Frage von battleck, 27

Insulin spritzen alternative? (Es schmerzt...)

Hallo Community, seit Dezember 2011 bin ich offiziell an Diabetes Typ 2 erkrankt und daraufhin auch in Behandlung gewesen. Insulintherapie mit Tabletten.

Soweit so gut, ich dachte die Schmerzen beim Insulinspritzen (der Einstich und anschließendes brennen), gibt sich irgendwann... und hab es hingenommen als "notwendig".

Inzwischen finde ich es nicht mehr eträglich und habe daraufhin das spritzen abgesetzt...

Da ich schon die kleinsten verfügbaren Nadeln auf dem Markt hatte, stimmt hier irgendwas nicht.

Mir wurde gezeigt wo ich mich zu spritzen habe, doch das bringt nichts. Mal tut es so dermaßen weh (der Einstich und das spritzen brennt) das mir die tränen runterlaufen, und mal spüre ich überhaupt nichts. Und das bei Einstichstellen die etwa 2mm nebeneinander liegen.

Ich verstehs nicht, ich würde gerne wieder die Therapie fortfahren, aber nicht mit der 50:50 Chance das ich diese Schmerzen ertragen muss.

Meine behandelnde Ärztin meinte Sie könnte nichts weiter tun...

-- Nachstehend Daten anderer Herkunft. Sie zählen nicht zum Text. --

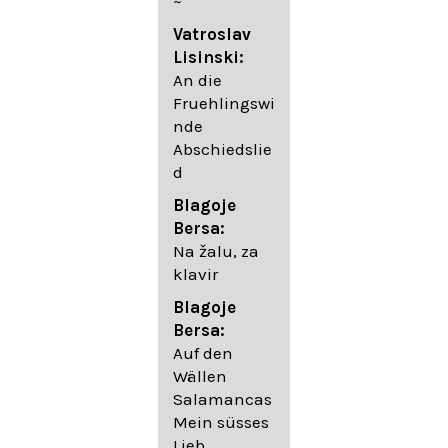
~
05. Urlicht
Vatroslav
Johannes
Lisinski:
Brahms:
An die
Lieder
Fruehlingswi
06. Wir
nde
wandelten,
Abschiedslie
op. 96,2 (aus
d
dem
Ungarischen
Blagoje
- Daumer)
Bersa:
07.
Na žalu, za
Unbewegte
klavir
laue Luft op.
Blagoje
57,8
Bersa:
08. Du
Auf den
sprichst,
Wällen
dass ich
Salamancas
mich
Mein süsses
täuschte op.
Lieb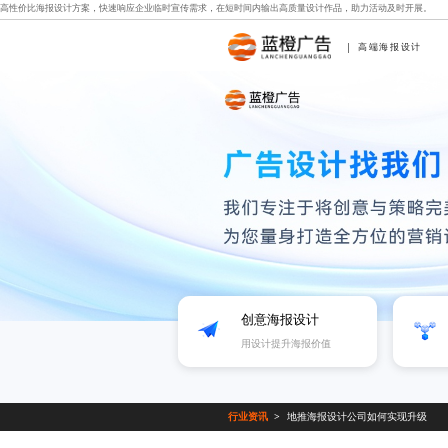
高性价比海报设计方案，快速响应企业临时宣传需求，在短时间内输出高质量设计作品，助力活动及时开展。
高端海报设计
创意海报设计
用设计提升海报价值
行业资讯
地推海报设计公司如何实现升级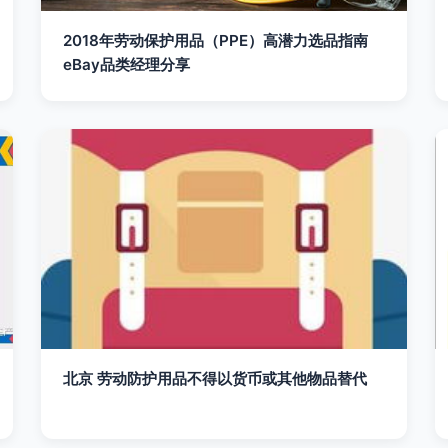
2018年劳动保护用品（PPE）高潜力选品指南
eBay品类经理分享
北京 劳动防护用品不得以货币或其他物品替代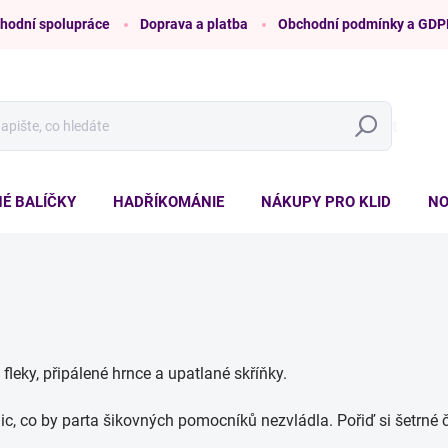
hodní spolupráce
Doprava a platba
Obchodní podmínky a GDP
Hledat
É BALÍČKY
HADŘÍKOMÁNIE
NÁKUPY PRO KLID
NO
fleky, připálené hrnce a upatlané skříňky.
ic, co by parta šikovných pomocníků nezvládla. Pořiď si šetrné č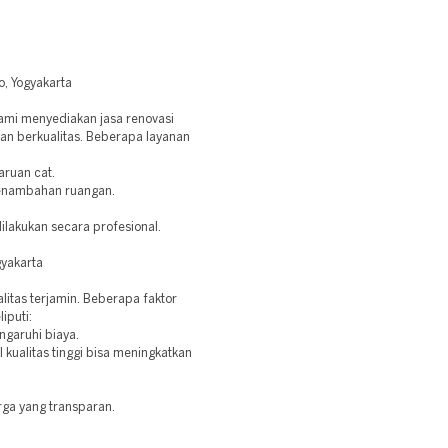
o, Yogyakarta
ami menyediakan jasa renovasi
dan berkualitas. Beberapa layanan
aruan cat.
penambahan ruangan.
lakukan secara profesional.
yakarta
itas terjamin. Beberapa faktor
iputi:
garuhi biaya.
kualitas tinggi bisa meningkatkan
rga yang transparan.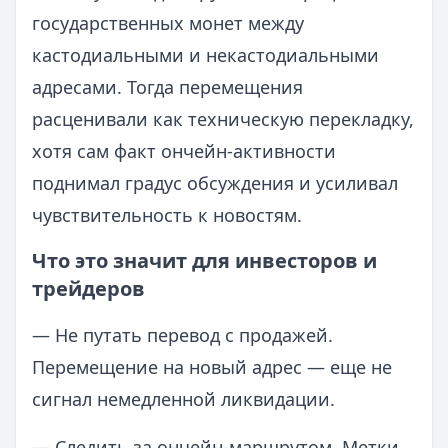
государственных монет между
кастодиальными и некастодиальными
адресами. Тогда перемещения
расценивали как техническую перекладку,
хотя сам факт ончейн-активности
поднимал градус обсуждения и усиливал
чувствительность к новостям.
Что это значит для инвесторов и
трейдеров
— Не путать перевод с продажей.
Перемещение на новый адрес — еще не
сигнал немедленной ликвидации.
— Следить за ончейн-маршрутом. Метки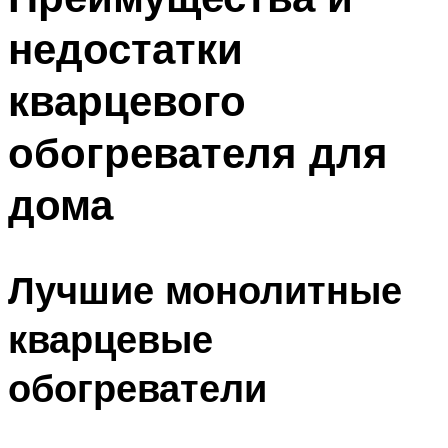
недостатки
кварцевого
обогревателя для
дома
Лучшие монолитные
кварцевые
обогреватели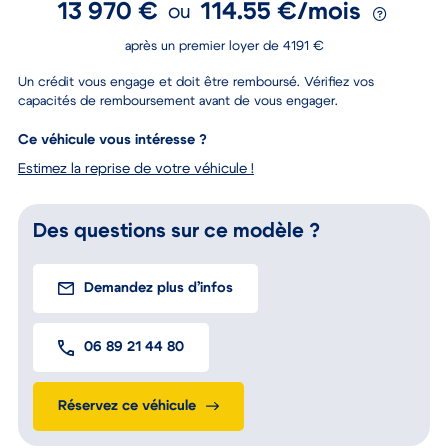
13 970 €
114.55 €/mois
ou
après un premier loyer de 4191 €
Un crédit vous engage et doit être remboursé. Vérifiez vos
capacités de remboursement avant de vous engager.
Ce véhicule vous intéresse ?
Estimez la reprise de votre véhicule !
Des questions sur ce modèle ?
Demandez plus d’infos
06 89 21 44 80
Réservez ce véhicule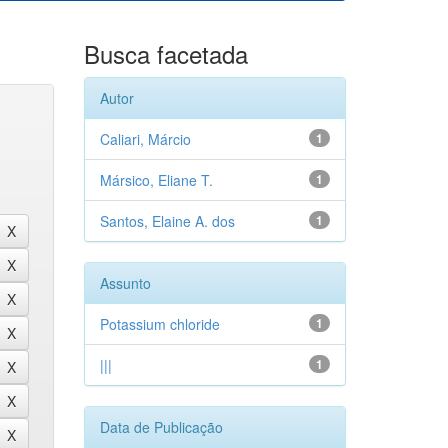
Busca facetada
Autor
Caliari, Márcio
1
Mársico, Eliane T.
1
Santos, Elaine A. dos
1
Assunto
Potassium chloride
1
|||
1
Data de Publicação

Was könnte ich tun? Hat jemand die gleichen oder ähnliche Erfahrungen? Ich weiß einfach nicht mehr weiter...

bye Tobi

Antwort
von niaweger, 25

Ich weiß nicht genau, wie weit die Forschung mittlerweile hier ist - aber vor einiger Zeit gab es ein Forschungsprojekt, bei dem das Insulin ohne Einstich mit hohem Druck unter die Haut gepresst werden sollte - angeblich schmerzfrei. Parallel dazu wurde die Verabreichung von speziell aufbereitetem Insulin in Form eines Nasensprays getestet. Vielleicht googelst du mal die entsprechenden Begriffe? Ich wünsch dir viel Erfolg!

Kommentar von battleck ,

Das System heisst INJEX30 und ist "relativ" günstig mit knapp 300 Euro. Allerdings sind die Foren voll davon, warnen davor sowas zu benutzen, da angeblich Zysten, Verhärtungen etc entstehen können. Ich weiß nicht genau was ich davon halten soll und ob dass dann "schmerzfrei" ist, bleib eine andere Frage, allerdings würde mir sicher das "einmalige" abdrücken leichter fallen als einzustechen und dann noch das Insulin reinzuspritzen.

Das mit dem Nasenspray ist mir allerdings neu, ich werde mal danach schauen.

Antwort
von Gemuesemuffin38, 21

Es gibt aber auch diverse Pharmavertreter mit denen man sprechen kann bzw die Diabetesberatung kann gerade wenn eine neue Pumoe auf den Markt kommt da schon auch ein bisschen was machen. Ich würde bei deinem nächsten Besuch das Gespräch mal aufkommen lassen. Du brauchst ja das Insulin nicht spritzen ist für dich ja keine Alternative und einfach absetzen ist ganz schön gefährlich.

Antwort
von Sauric, 23

Hallo :) Ich würde dir empfehlen ein Blutbild machen zu lassen, für mich hört es sich eher nach einer Überempfindlichkeit im Nervensystem an :)

Kommentar von battleck ,

Blutbild worauf bezogen? Mir werden alle 3 Monate Blut abgenommen und alle relevanten Werte geprüft.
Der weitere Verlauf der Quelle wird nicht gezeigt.